[Excerpts from a dataset]

---

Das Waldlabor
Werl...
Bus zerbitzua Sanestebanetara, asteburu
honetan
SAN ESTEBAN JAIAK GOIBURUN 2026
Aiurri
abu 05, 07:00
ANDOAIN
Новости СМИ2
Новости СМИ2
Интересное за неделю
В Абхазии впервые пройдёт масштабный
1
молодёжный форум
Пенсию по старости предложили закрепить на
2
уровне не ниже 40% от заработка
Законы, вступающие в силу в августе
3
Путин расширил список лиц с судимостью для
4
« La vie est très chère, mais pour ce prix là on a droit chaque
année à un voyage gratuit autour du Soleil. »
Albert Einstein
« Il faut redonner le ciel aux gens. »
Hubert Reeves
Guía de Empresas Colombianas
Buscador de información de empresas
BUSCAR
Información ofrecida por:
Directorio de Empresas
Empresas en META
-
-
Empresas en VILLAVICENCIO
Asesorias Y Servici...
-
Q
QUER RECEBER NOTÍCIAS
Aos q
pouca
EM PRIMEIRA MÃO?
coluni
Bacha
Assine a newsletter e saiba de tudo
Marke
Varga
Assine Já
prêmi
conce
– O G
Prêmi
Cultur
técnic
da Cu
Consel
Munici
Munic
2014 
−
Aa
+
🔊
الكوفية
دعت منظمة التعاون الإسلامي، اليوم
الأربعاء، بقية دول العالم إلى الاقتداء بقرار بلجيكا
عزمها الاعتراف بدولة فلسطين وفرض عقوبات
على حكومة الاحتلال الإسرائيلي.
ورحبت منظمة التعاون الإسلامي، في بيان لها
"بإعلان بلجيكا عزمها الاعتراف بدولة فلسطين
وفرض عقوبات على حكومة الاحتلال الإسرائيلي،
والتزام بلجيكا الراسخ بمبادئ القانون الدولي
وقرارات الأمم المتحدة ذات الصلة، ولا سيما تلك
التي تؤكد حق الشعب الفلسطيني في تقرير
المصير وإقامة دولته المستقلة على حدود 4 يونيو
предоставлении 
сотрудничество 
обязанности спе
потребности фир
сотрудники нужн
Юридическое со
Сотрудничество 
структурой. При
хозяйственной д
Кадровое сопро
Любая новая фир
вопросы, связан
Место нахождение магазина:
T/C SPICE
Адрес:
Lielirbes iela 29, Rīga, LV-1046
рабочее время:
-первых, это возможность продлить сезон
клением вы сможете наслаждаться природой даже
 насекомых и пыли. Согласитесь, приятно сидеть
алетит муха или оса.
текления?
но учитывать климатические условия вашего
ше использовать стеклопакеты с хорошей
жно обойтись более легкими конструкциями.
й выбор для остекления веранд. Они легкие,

---

**TRY IT**
The data given before this task must be transcribed exactly and in full.

**SOLVED EXERCISE**
Das Waldlabor
Werl...
Bus zerbitzua Sanestebanetara, asteburu
honetan
SAN ESTEBAN JAIAK GOIBURUN 2026
Aiurri
abu 05, 07:00
ANDOAIN
Новости СМИ2
Новости СМИ2
Интересное за неделю
В Абхазии впервые пройдёт масштабный
1
молодёжный форум
Пенсию по старости предложили закрепить на
2
уровне не ниже 40% от заработка
Законы, вступающие в силу в августе
3
Путин расширил список лиц с судимостью для
4
« La vie est très chère, mais pour ce prix là on a droit chaque
année à un voyage gratuit autour du Soleil. »
Albert Einstein
« Il faut redonner le ciel aux gens. »
Hubert Reeves
Guía de Empresas Colombianas
Buscador de información de empresas
BUSCAR
Información ofrecida por:
Directorio de Empresas
Empresas en META
-
-
Empresas en VILLAVICENCIO
Asesorias Y Servici...
-
Q
QUER RECEBER NOTÍCIAS
Aos q
pouca
EM PRIMEIRA MÃO?
coluni
Bacha
Assine a newsletter e saiba de tudo
Marke
Varga
Assine Já
prêmi
conce
– O G
Prêmi
Cultur
técnic
da Cu
Consel
Munici
Munic
2014 
−
Aa
+
🔊
الكوفية
دعت منظمة التعاون الإسلامي، اليوم
الأربعاء، بقية دول العالم إلى الاقتداء بقرار بلجيكا
عزمها الاعتراف بدولة فلسطين وفرض عقوبات
على حكومة الاحتلال الإسرائيلي.
ورحبت منظمة التعاون الإسلامي، في بيان لها
"بإعلان بلجيكا عزمها الاعتراف بدولة فلسطين
وفرض عقوبات على حكومة الاحتلال الإسرائيلي،
والتزام بلجيكا الراسخ بمبادئ القانون الدولي
وقرارات الأمم المتحدة ذات الصلة، ولا سيما تلك
التي تؤكد حق الشعب الفلسطيني في تقرير
المصير وإقامة دولته المستقلة على حدود 4 يونيو
предоставлении 
сотрудничество 
обязанности спе
потребности фир
сотрудники нужн
Юридическое со
Сотрудничество 
структурой. При
хозяйственной д
Кадровое сопро
Любая новая фир
вопросы, связан
Место нахождение магазина:
T/C SPICE
Адрес:
Lielirbes iela 29, Rīga, LV-1046
рабочее время:
-первых, это возможность продлить сезон
клением вы сможете наслаждаться природой даже
 насекомых и пыли. Согласитесь, приятно сидеть
алетит муха или оса.
текления?
но учитывать климатические условия вашего
ше использовать стеклопакеты с хорошей
жно обойтись более легкими конструкциями.
й выбор для остекления веранд. Они легкие,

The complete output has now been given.